De merknaam Tulip is niet meer. De licentienemer Tulip Distribution International Holding (TDIH) plakt het minder Nederlandse Terra-icoon op de computers. De directeur van TDIH vindt het jammer dat de tulp verdwijnt, maar de consument is niet bereid veel geld te betalen voor een computer.
Tulip Computers was ooit Nederlands trots. De computers van Tulip werden wereldwijd verkocht en nog steeds heeft Tulip in Azië een goede naam. “We hoeven de naam Tulip maar te noemen en we zitten met de bestuurstop aan tafel”, vertelde de bedenker van de E-Go laptop ooit aan Computable.
En niet alleen Tulip verdwijnt uit het Nederlandse landschap. Philips verkoopt zijn chipdivisie aan een groep investeerders en in de autofabriek NedCar in Born worden al een hele tijd geen Volvo’s meer gemaakt, maar de Japanse Mitsubishi en de Smart. Ons land is geen land voor productie. De spullen die we maken mogen dan wel goed zijn, maar onze werknemers zijn simpelweg te duur.
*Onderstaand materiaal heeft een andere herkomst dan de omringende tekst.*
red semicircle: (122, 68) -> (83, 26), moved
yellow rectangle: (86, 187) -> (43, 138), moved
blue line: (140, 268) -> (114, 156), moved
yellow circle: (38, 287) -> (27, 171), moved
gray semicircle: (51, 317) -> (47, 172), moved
De uitvinder van Bluetooth, Jaap Haartsen, bedacht de technologie in Emmen. Philips is de bedenker van de audiocassette en de compact disc. DAF bedacht de Continu Variabele Transmissie (CVT), ook wel het pientere pookje genoemd. Philips en DAF hebben geld verdiend aan het idee, niet aan de productie. Nederlanders zijn uitvinders en bedenkers, maar geen makers.
Dat betekent dat scholen en universiteiten hun studenten moeten opleiden tot uitvinder. Onderwijsprogramma’s moeten erop ingericht zijn studenten te prikkelen tot nieuwe ideeën. Leraren moeten studenten stimuleren om met hun ideeën de boer op te gaan en hun plan aan de man te brengen. Microsoft stimuleert jongeren al maatschappelijk relevante programma’s te bedenken met hun programmeerwedstrijd Imagine Cup. Goed onderwijs is essentieel, omdat er alleen dan goede mensen uit de schoolbanken in het bedrijfsleven terechtkomen. Dus Nederlandse overheid: niet langer bezuinigen op onderwijs, maar stimuleren. Alleen dan kunnen we van ons land een innovatieland maken.